(P)algorithms
I mentioned the concept of Personal Algorithms, or (P)algorithms back in this post at the start of the Covid pandemic. I think they make for an important concept, so here are some more thoughts on them; plus some practical examples.
But first, a definition; I suggest:
‘A palgorithm is a specific sub-type of software supported algorithms that is fully transparent, actively controlled by one or more individuals, and run on their behalf by themselves or their acknowledged agents’.
In other words, a ‘palgo’ is ON YOUR SIDE by definition.
The key words in that definition are:
- ‘actively controlled by one or more individuals’ (i.e. palgorithms are switched on/ off by individuals, consciously)
- ‘fully transparent (i.e. palgorithms are easily readable and understandable; they do not require software or data science skills)
- ‘acknowledged agents’ (i.e. people can consciously delegate the build, deployment and management of palgorithms to other entities, including software agents)
Below is an example of a palgorithm that I use and which has worked very well to help drive healthy habits through the Covid 19 pandemic. This one watches for when I log exercise, and puts 1p per metre of running or cycling into my ‘Hawaii Savings Account’ (yes, that’s the incentive I’ve set…).
Here is a second, similar example. This one I use to make dealing with the large volume of rain we get in Scotland a bit easier; each time it rains where I live I transfer £5 into that Hawaii Savings Account.
Both of these examples require a ‘programmable’ bank account; i.e. a bank that has API’s that enable external services to connect and trigger actions (typically transactions). Open Banking has been an enabler for that, but in truth Monzo (and other challenger banks) are doing so as a customer experience improvement and enabler. But palgorithms can run on any data; all of the following can or should be programmable over time:
- My Calendar, the days, times and events within it
- My To Do List
- My Reminders
- My Subscriptions
- My Investments (funds, stocks and shares, pensions, savings accounts, insurances)
- My assets, products and services, (e.g. via picos for non-connected physical items)
- My Warranties
- The things I’m in the market for (Intentcasting)
- The adverts I see and marketing material I get exposed to
- My IoT sensors and trackers
- My Car
- My Location(s)
- My Music
- My Body (via wearables or embedded medical devices)
- My ‘agents’, i.e. the voice activation things like Alexa, Siri et al
I believe that the services offered by IFTTT, Zapier and similar that integrate API’s are excellent, but not the only way to deliver palgorithms. Many more ways will emerge over time as more open data API’s emerge, and personal data services solidify and build out their offerings.
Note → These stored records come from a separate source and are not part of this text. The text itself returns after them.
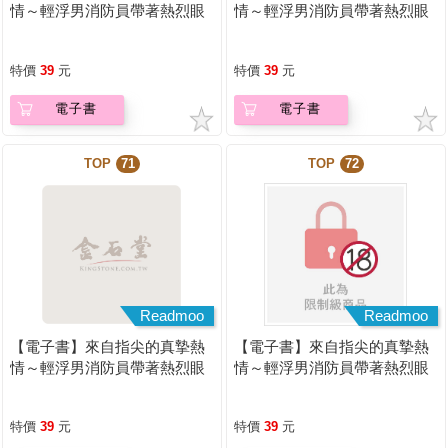
情～輕浮男消防員帶著熱烈眼
情～輕浮男消防員帶著熱烈眼
神擁抱我～(第15話)
神擁抱我～(第16話)
特價
39
元
特價
39
元
電子書
電子書
TOP
71
TOP
72
Readmoo
Readmoo
【電子書】來自指尖的真摯熱
【電子書】來自指尖的真摯熱
情～輕浮男消防員帶著熱烈眼
情～輕浮男消防員帶著熱烈眼
神擁抱我～(第17話)
神擁抱我～(第03話)
特價
39
元
特價
39
元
It seems to me that all that is required are identity management, data access, triggers, formulae, workflow and approval processes. Interestingly, unlike most VRM/ Me2B/ MyData scenarios, palgorithms don’t necessarily need personal data services as a precursor; they just need to be able access where it is at present. Of course, over time, as personal data services move more and more rich data to the side of the individual then palgorithms will become easier to run, and likely much more powerful as they will have richer, deeper fuel (data) to run on. Then machine learning and AI will push that further, not least by automating many of the resultant processes and interactions.
Certainly from my own experience above, running these palgorithms myself is much more useful and satisfying than having them run on me in less transparent and human-centric ways. And at current rates, my palgorithms should be paying for my family trip to Hawaii round about mid 2022; that has to be a good thing!!!